Around the World in Eighty Days
by Jules Verne
In Around the World in Eighty Days, Phileas Fogg rashly bets his companions £20,000 that he can travel around the entire globe in just eighty days, and he is determined not to lose. Breaking the well-established routine of his daily life, the reserved Englishman immediately sets off for Dover, accompanied by his hot-blooded French manservant, Passepartout. Traveling by train, steamship, sailboat, sledge, and even elephant, they must overcome storms, kidnappings, natural disasters, Sioux attacks, and the dogged Inspector Fix of Scotland Yard to win the extraordinary wager.From goodreads.com
Around the World in Eighty Days is a fabulous adventure full of suspense set during the heights of British Empire. This is the story about honorable, heroic and ingenious gentlemen for whom it seems to be no obstacle that cannot be overcame. It is about friendship and loyalty, about gentle and beautiful lady, remorseless enemies and of cause the race against the time. This is all flavored with cultures around the world and spiced with grand crime. What can be better?

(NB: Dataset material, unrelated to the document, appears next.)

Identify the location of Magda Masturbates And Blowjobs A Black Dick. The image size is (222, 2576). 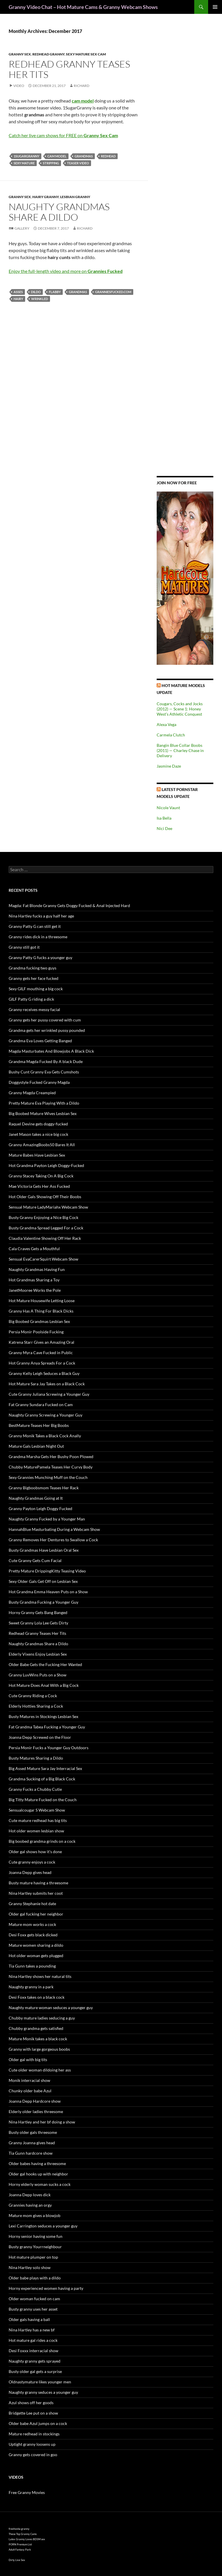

I didn’t like Jules Verne when I was a child. The only book of his that was able to finish was Twenty Thousand Leagues under the Sea out of countless that I started to read. One of the unfinished in my childhood book was Around the World in Eighty Days. I didn’t like Jules Verne, because of his encyclopedia- like descriptions that bored and annoyed me. Jules Verne’s books for me never were a fictional works, but rather textbooks wrapped up in fiction. Nevertheless, despite his descriptions of steamboat and what kind of mileage it can do or the percentage of salt in the lake, I loved Around the World in Eighty Days this time I read it.

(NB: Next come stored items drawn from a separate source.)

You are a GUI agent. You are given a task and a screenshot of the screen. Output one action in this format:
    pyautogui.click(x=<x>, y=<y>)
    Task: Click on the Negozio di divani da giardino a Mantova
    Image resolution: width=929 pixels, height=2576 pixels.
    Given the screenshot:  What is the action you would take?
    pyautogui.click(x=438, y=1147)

It is undeniably curious to look at the world with the eyes of the person who lived in 1872 and while doing so you could not agree more with Phileas Fogg that the world has definitely shrank. Even though the tremendous research that Jules Verne must have done to write this book is recognizably valuable, I think that the characters he created deserve much more attention.
Phileas Fogg is rational and punctual, the person of habits, for whom nothing, as it seems, can be unexpected, interesting or amazing, except for his goal and his habits. Passepartout – a full of life and humor, a person with a brave and open heart. These two quite opposite characters complete each other nicely and enchant sometimes too dry descriptions, bringing story to life.
To everyone who hasn’t read this – read it! Read it yourself. If you have children – read it to them and bring alone an atlas, it should be fun for them to follow Phileas Fogg and Passepartout’s journey around the world.